# Lunge Whip Desensitizing Help



## Quill (May 3, 2013)

Hello all,
I've been having some trouble with the mare I lease and the lunge whip. She gets all worried about it and freaks out a bit when I have it anywhere near her. Like I'll ask her to move sideways for me to loosen her up, I'll simply hold the lead rope in one hand and the whip in the other, I normally don't even touch her and if I do, it's the lightest of touches, but she seems to be afraid of it. I assure you I have never stricken her with it, and I have never done more than the lightest of bumps against her hip if she's ignoring it.

Does anyone have any tips on desensitizing her to it? I'd like to be able to work her on the ground without her getting all worried over it.

Thanks in advance!
Quill


----------



## where I want to (Oct 28, 2008)

Twp things- one is she may simply get over hypersensativity on her own as you use it gently around her.
Then I have always, when first working with a new horse, taken the lunge whip with the thong in my hand and stood near them while I stroke them so lightly with it all over- including back legs and belly. Just to get them used to it.
Since I have never had a horse seem unduly worried about it after the first few times I do it, I don't know what to do with a horse who is really upset about it.


----------



## levi1739 (Jul 25, 2003)

This is a hard thing to help with via the internet but this video might give you some ideas that help.

[ame]http://www.youtube.com/watch?v=6CDwc4s1LAQ[/ame]

The vid doesn't show the touch and sacking out which would come next but I believe the horse is ready for that step at this point. Retreat and approach is a very effective method of desensitizing.

Have fun, be safe

Jack


----------



## offthegrid (Aug 11, 2009)

It isn't surprising that a horse would be skittish of a lunge whip; it's big and moves weirdly. And depending on the horse's history, they may have been taught to fear it - some people teach their horses to "lunge" meaning - when you see this big thing, trot like crazy. I knew someone that would lunge horses only for the purpose of getting them in shape for sales - broodmares and yearlings. Terrible to watch.  Basically a lot of yelling and brandishing of a big whip, and horses simply trying to get away.

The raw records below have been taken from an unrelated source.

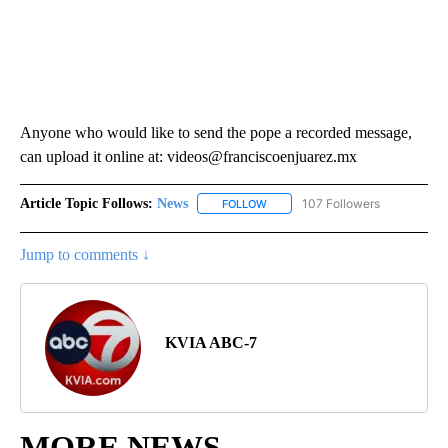
Anyone who would like to send the pope a recorded message,
can upload it online at: videos@franciscoenjuarez.mx
Article Topic Follows:
News
107 Followers
FOLLOW
FOLLOW "NEWS" TO RECEIVE NOT
Jump to comments ↓
KVIA ABC-7
MORE NEWS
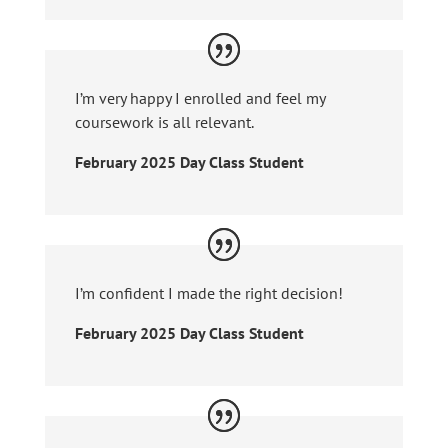
I’m very happy I enrolled and feel my
coursework is all relevant.
February 2025 Day Class Student
I’m confident I made the right decision!
February 2025 Day Class Student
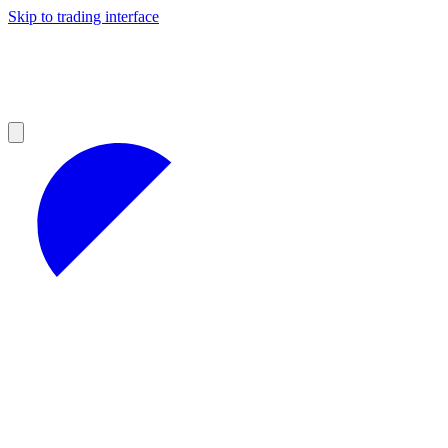
Skip to trading interface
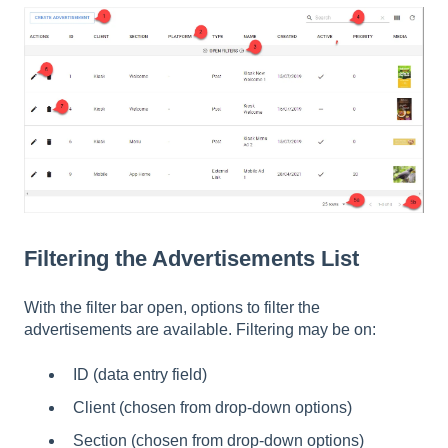
Filtering the Advertisements List
With the filter bar open, options to filter the
advertisements are available. Filtering may be on:
ID (data entry field)
Client (chosen from drop-down options)
Section (chosen from drop-down options)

What I might try is switching to a short crop or bat, and starting with that. Then as you progress and the groundwork is no longer "new" to her, you could move to a dressage whip, and then ultimately a lunge whip if you need one. A full-sized lunge whip might even be too big for groundwork. I have a driving whip with I think a 6' shaft and only about 6" of lash, so it's basically a longer dressage whip. I prefer it to the lunge whip with a full lash because that is more difficult to manage and I've never needed it for my horses.


----------



## 2horses (Jul 19, 2004)

Try using something else to encourage her to move, like slowly swinging the end of the lead rope or lunge line and see if she tolerates that better. Since you are leasing her, do you know much of her past history? If a horse is sensitive enough, it only takes one or two misguided whacks with a whip to make one permanently leery of them.


----------



## dkrabec (Apr 5, 2012)

The idea here is you don't want the horse to be afraid of your tools. Desensitizing is best done when the horse is a bit winded and they want to rest, so do the desensitizing after you have gotten him breathing heavy. The video is a good example of approach and retreat. But did not address the rubbing part and getting the horse to where you can touch it with the stick. Once the horse is sniffing the whip you want to find a starting point and be able to rub the stick on the horse, probably around the shoulder area, make sure to stand at a 45 degree angle to the front leg so if the horse goes forward your not in the way, and keep his head tilted towards you so you will just pull him in a circle around you. So you would put the tip of the whip on him and when he stands still you remove the whip, they learn from the release of pressure, if he will stand with the whip for four seconds remove it at three. If he moves thats ok move with him, keep his head towards you, but don't take the whip off of him until he stops moving. Rub the whip at your starting point and go from there, withers, back, top of the butt, back legs, front legs, neck and head. Make sure to follow the same procedure for both sides, it will be totally new on each side. When you find a no no spot stay there until he relaxes. 
Every one of my horses will stand and fall asleep while I rub them with the whip and slap the ground next to them all the way around their body. But they did not start out that way, it took doing just what I described above every day until they learn to relax. They need to know your tools are not going to hurt them. By getting your horse desensitized he will gain more trust and respect in you as his leader. Hope this helps let us know how it goes.


----------



## Quill (May 3, 2013)

Thanks guys, I'll definitely give your suggestions a try and see how it goes. I've been riding her for about 5 years (started leasing about 2 years ago), I know her history for the past 6 and I don't know of any time she was ever really smacked with it. I don't know her history as far as her previous owner, though. I suspect it was a Parelli home because of some of her behaviors. I've had to spend a while giving her manners.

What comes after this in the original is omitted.